• **Problem details**: Copy each line below holding "Shenzhen".

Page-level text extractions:
_ _ _

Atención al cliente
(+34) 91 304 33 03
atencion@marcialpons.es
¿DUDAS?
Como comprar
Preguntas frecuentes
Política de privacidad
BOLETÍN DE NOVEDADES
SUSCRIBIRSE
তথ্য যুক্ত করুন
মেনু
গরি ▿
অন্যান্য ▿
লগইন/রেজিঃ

_ _ _

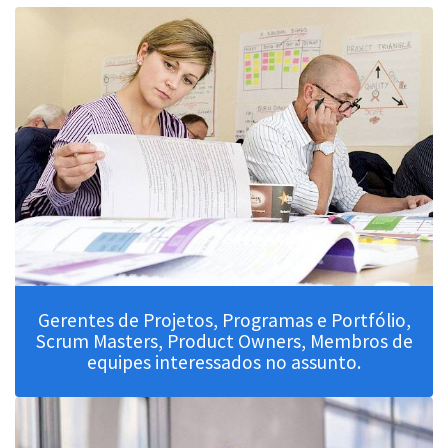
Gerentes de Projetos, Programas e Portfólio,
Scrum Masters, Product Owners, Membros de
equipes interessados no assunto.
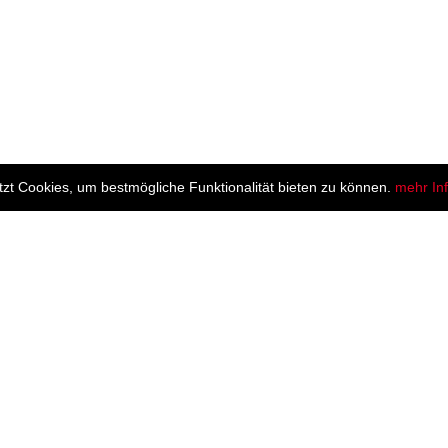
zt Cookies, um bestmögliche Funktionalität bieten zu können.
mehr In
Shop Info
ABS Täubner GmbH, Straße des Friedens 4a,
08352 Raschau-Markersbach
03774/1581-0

_ _ _

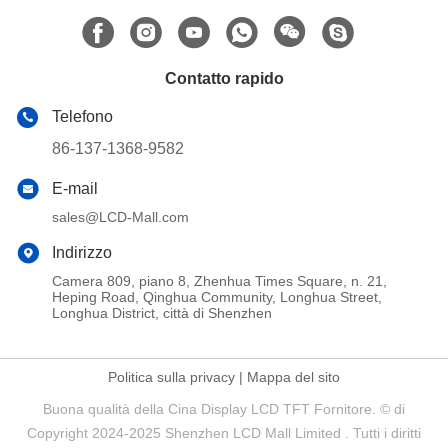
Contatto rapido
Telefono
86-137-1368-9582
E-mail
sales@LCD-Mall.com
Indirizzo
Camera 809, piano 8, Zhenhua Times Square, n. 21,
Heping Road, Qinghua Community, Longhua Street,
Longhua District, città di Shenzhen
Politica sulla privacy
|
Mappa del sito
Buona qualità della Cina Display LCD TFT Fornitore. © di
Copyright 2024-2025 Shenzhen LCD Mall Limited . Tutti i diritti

_ _ _

• **Answer space**:
Longhua District, città di Shenzhen
Copyright 2024-2025 Shenzhen LCD Mall Limited . Tutti i diritti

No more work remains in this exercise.